Although the ceramic moisture sensitive film is used in this embodiment, a ceramic moisture sensitive film of another component or a polymer moisture sensitive film may be used. Further, in this embodiment, the humidity is detected by the resistance value, but it may be detected by the capacitance.

[0021]

As described above, in the humidity sensor of the present invention, by forming the heater electrode on the back surface of the thin film humidity sensor substrate, the surface of the humidity sensor can be efficiently cleaned with low power. Further, if silicon having high thermal efficiency is used for the substrate, the surface of the humidity sensor can be cleaned with lower power, and a humidity sensor with high mass productivity and high reliability can be obtained.

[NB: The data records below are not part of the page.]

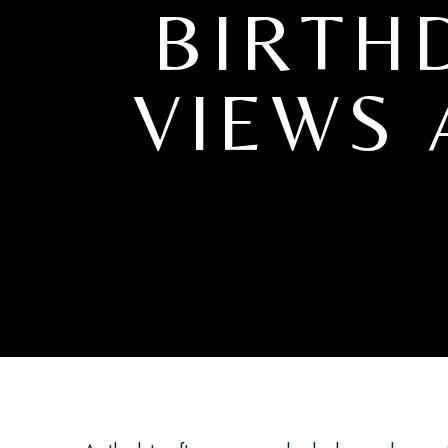
BIRTH
VIEWS 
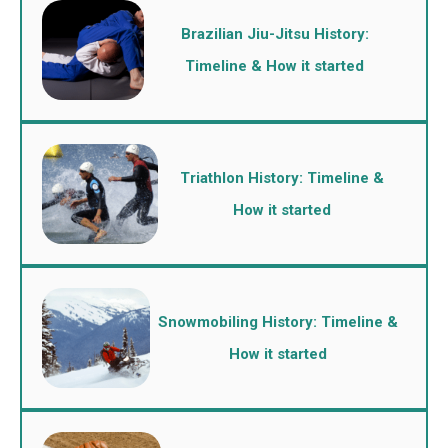
Brazilian Jiu-Jitsu History:
Timeline & How it started
Triathlon History: Timeline &
How it started
Snowmobiling History: Timeline &
How it started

[Brief description of drawings]

FIG. 1 is a cross-sectional view of a humidity sensor of the present invention.

FIG. 2 is a plan view of the humidity sensor of the present invention.

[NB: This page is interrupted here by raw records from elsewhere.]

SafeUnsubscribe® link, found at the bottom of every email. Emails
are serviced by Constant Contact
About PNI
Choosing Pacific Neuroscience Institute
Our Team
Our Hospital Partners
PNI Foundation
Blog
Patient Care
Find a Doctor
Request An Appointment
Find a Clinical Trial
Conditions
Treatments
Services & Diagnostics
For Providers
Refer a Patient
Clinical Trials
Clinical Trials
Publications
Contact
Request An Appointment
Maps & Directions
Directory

FIG. 3 is a humidity sensitive characteristic diagram of the humidity sensor of the present invention.

FIG. 4 is a sectional view of the humidity sensor of the present invention.

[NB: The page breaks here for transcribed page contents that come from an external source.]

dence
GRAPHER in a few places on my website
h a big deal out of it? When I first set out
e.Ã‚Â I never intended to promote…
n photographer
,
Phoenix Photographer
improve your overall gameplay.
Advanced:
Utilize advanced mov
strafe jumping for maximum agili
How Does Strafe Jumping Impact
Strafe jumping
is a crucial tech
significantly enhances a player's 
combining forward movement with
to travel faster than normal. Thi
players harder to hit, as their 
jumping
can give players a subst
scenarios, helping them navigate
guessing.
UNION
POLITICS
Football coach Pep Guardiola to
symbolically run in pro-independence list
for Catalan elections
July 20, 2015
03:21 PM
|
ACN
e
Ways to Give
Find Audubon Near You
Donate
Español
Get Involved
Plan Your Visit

FIG. 5 is a sectional view of the humidity sensor of the present invention.

[Explanation of symbols]

 1 Moisture Sensitive Film 2 Electrode 3 Substrate 4 Insulating Film 5 Heater Electrode 6 Fluorine-Containing Polymer Film 7 Anodically Bonded Pyrex Glass

Claims (9)

[Claims] 1. A pair of electrodes and a humidity sensitive film having an electrode shape are formed on a substrate having insulation on the outermost surface, and a heater electrode is formed on the back surface of the substrate on which the electrodes and the moisture sensitive film are formed. A humidity sensor characterized in that 2. The humidity sensor according to claim 1, wherein a heater electrode is formed on the etched surface of the back surface. 3. The humidity sensor according to claim 1, which has a structure for sealing a heater electrode formed on the back surface. 4. The humidity sensor according to claim 1, wherein a comb-teeth electrode is used as the electrode. 5. The humidity sensor according to claim 1, wherein silicon is used as the substrate. 6. The humidity sensor according to claim 1, wherein gold is used as the comb-teeth electrode. 7. The humidity sensor according to claim 1, wherein the fluorine-containing polymer film is formed so that at least the moisture-sensitive film portion is entirely covered. 8. The humidity sensor according to claim 1, wherein anodic bonding is used as a method for sealing the heater electrode. 9. The humidity sensor according to claim 1, wherein nickel chromium is used as a heater electrode material.